プロゲステロンは他にも「乳腺の発達」「利尿」に作用しており、更にカラダの体温を上げる働きもあるため、女性は毎日「基礎体温」というものを測ることでホルモンの分泌状態を把握することができます。

この2つの女性ホルモンのバランスが上手く保たれていると、規則正しい周期で生理が起こるのですが、女性のカラダは非常にデリケートなので、ダイエットや食生活の乱れ・ストレス・睡眠不足などの負担が掛かると、すぐにホルモンバランスは乱れ女性に様々な不調を引き起こすのです。この様に女性ホルモンとは、実に繊細なものなのです。

ホルモンバランスが乱れると?

ホルモンバランスが乱れると、「生理不順」・「生理痛」・「不正出血」・「PMS(月経前症候群)」・「自律神経失調症」・「不妊」・「更年期障害」・「肌荒れ、ニキビ」といった症状を引き起こします。これらの症状を緩和するために用いられるのが、「女性ホルモン剤」によるホルモン治療です。

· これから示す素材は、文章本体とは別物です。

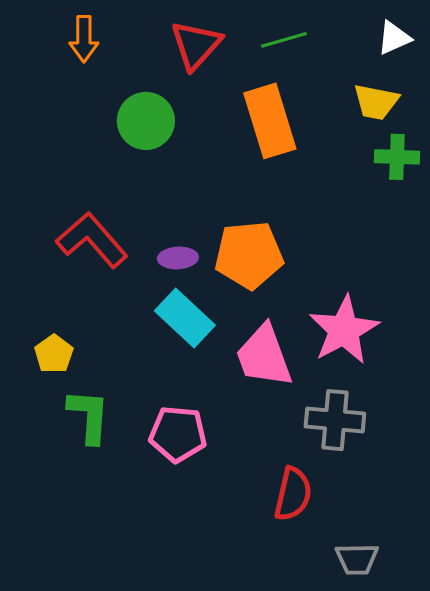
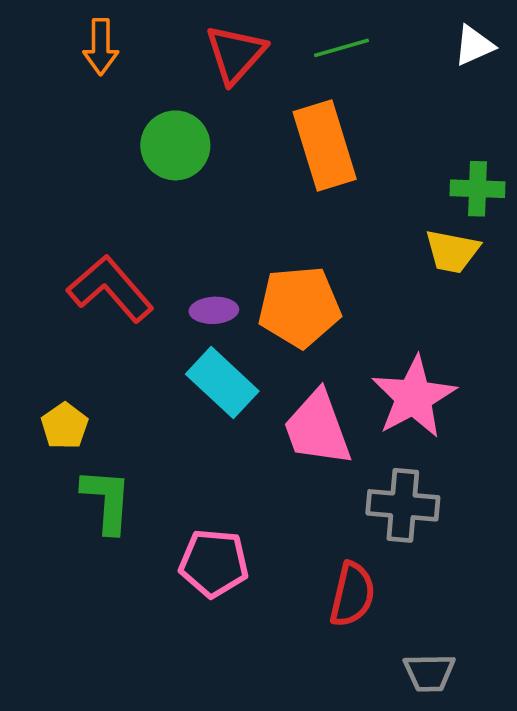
yellow trapezoid: (376, 102) -> (452, 251), moved
pink pentagon: (178, 434) -> (214, 563), moved

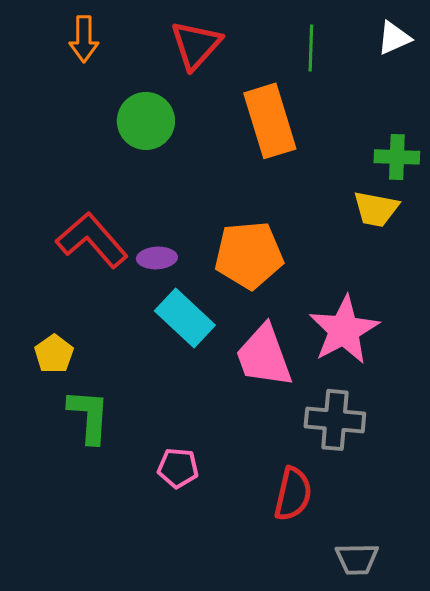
green line: (341, 48) -> (311, 48), moved, turned -72
purple ellipse: (214, 310) -> (157, 258), moved
pink pentagon: (214, 563) -> (178, 468), size x0.7

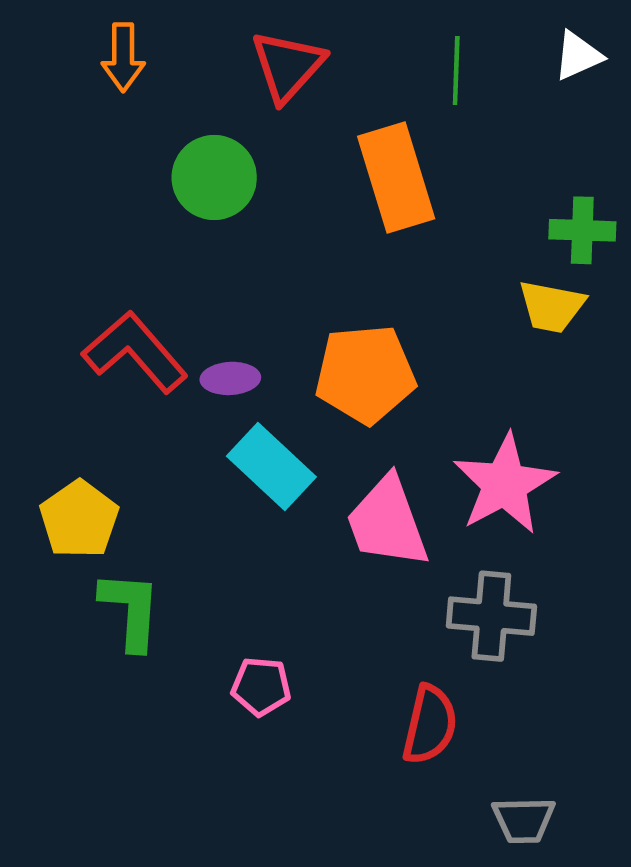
yellow pentagon: (54, 354) -> (79, 519), size x1.4

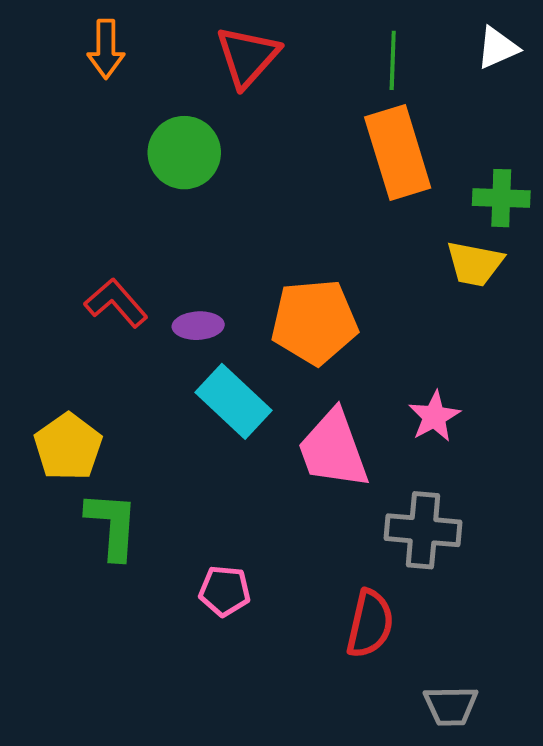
orange rectangle: (396, 177) -> (398, 153), moved
red L-shape: (135, 352) -> (116, 303), size x0.7
pink star: (505, 484) -> (434, 417), size x0.6

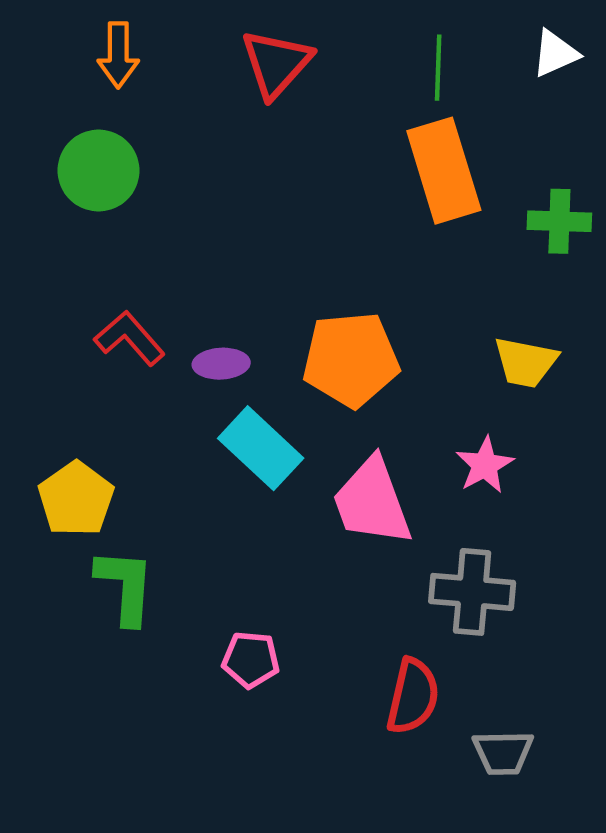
green circle: (184, 153) -> (99, 171), moved
yellow trapezoid: (475, 264) -> (526, 362), moved
gray trapezoid: (451, 706) -> (503, 753), moved

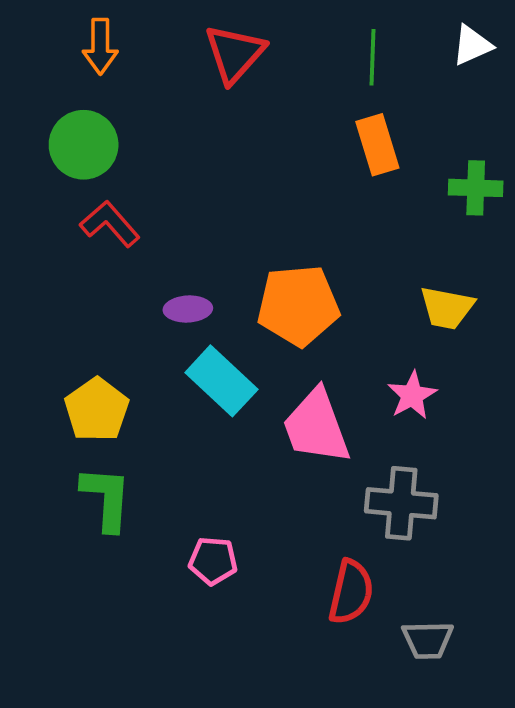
orange rectangle: (444, 171) -> (377, 145), size x0.7
red L-shape: (130, 338) -> (110, 224), moved
yellow pentagon: (76, 499) -> (97, 410), moved

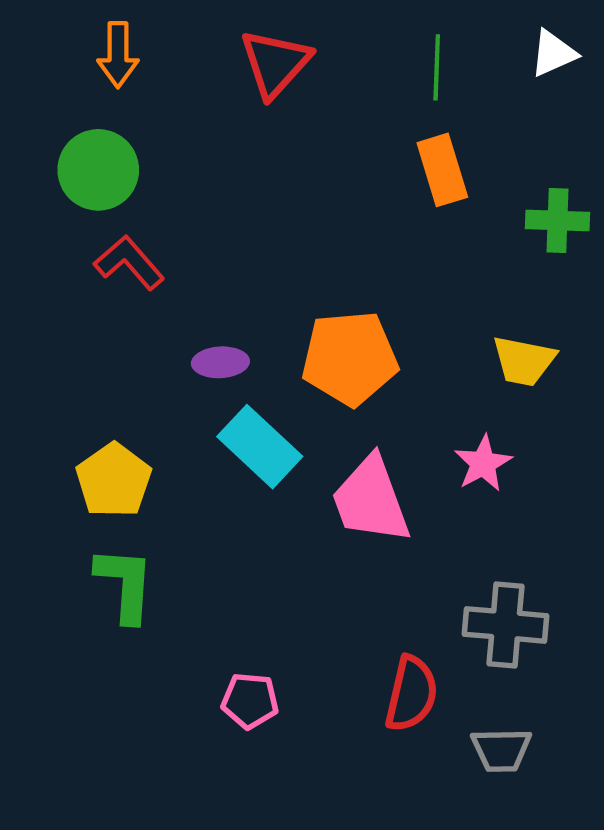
gray cross: (401, 503) -> (506, 625), moved
pink pentagon: (213, 561) -> (250, 701), moved

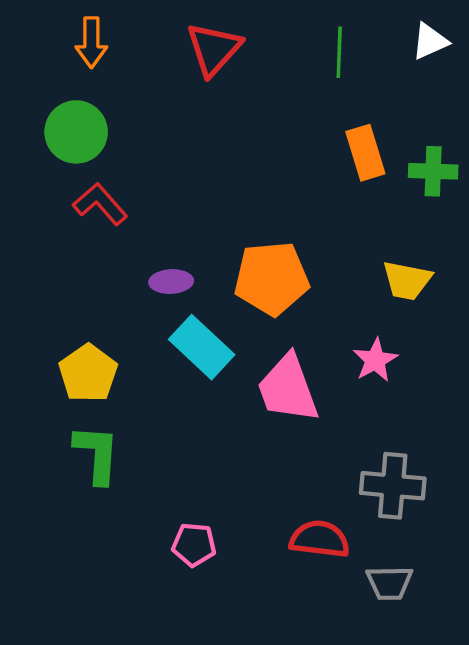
orange rectangle: (442, 170) -> (365, 153), moved
red semicircle: (411, 694) -> (320, 539), turned -96

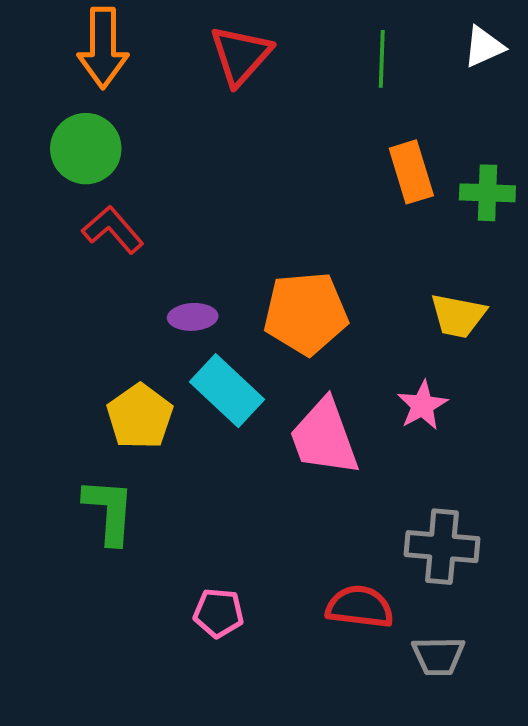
orange arrow: (91, 42) -> (103, 48), size x1.4
yellow pentagon: (88, 373) -> (140, 416), moved

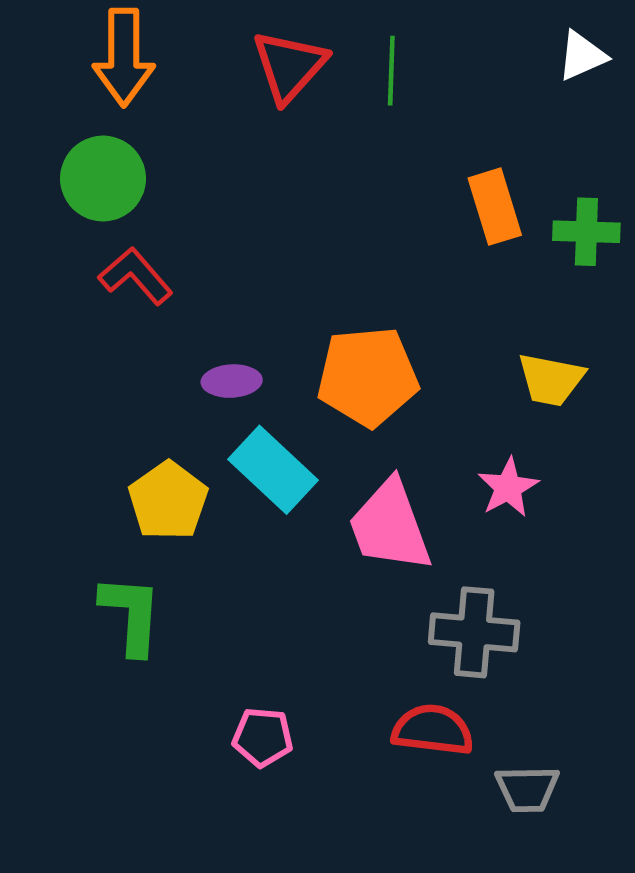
green line: (382, 59) -> (391, 71), moved
gray cross: (442, 547) -> (474, 632), moved

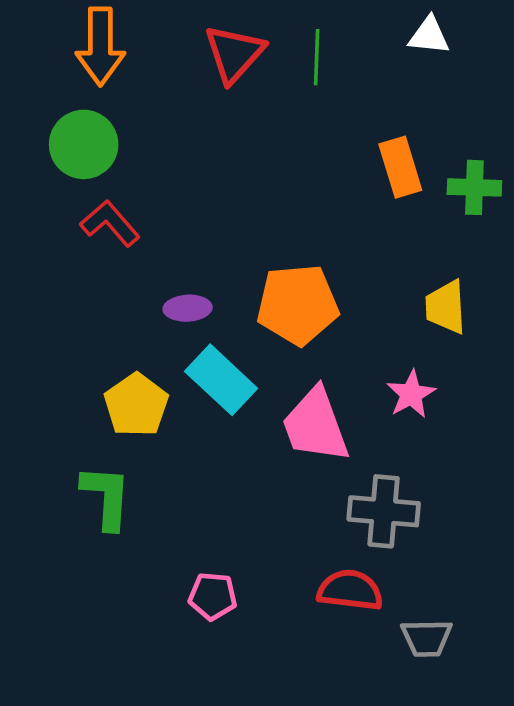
white triangle: (582, 56) -> (429, 36), moved, turned 30
yellow trapezoid: (551, 380) -> (446, 307), turned 76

しかし、これらの症状を感じたらすぐに病院などでホルモン治療を受けるのではなく、まずは食生活や生活習慣の見直しをしてなるべく普段の生活の中でバランスを保てるようにしましょう。女性ホルモンを経口摂取することで自身が本来持っているホルモン分泌力を鈍らせてしまうことがあります。

普段あまりそこまで気にする事がないという人も多い「女性ホルモン」ですが、女性であればしっかりと自身の身体の仕組みを知っておいた方が良いですし、知っておいて決して損は無いと思います。ですので是非頭の片隅にでも少し留めておいてほしいと思います。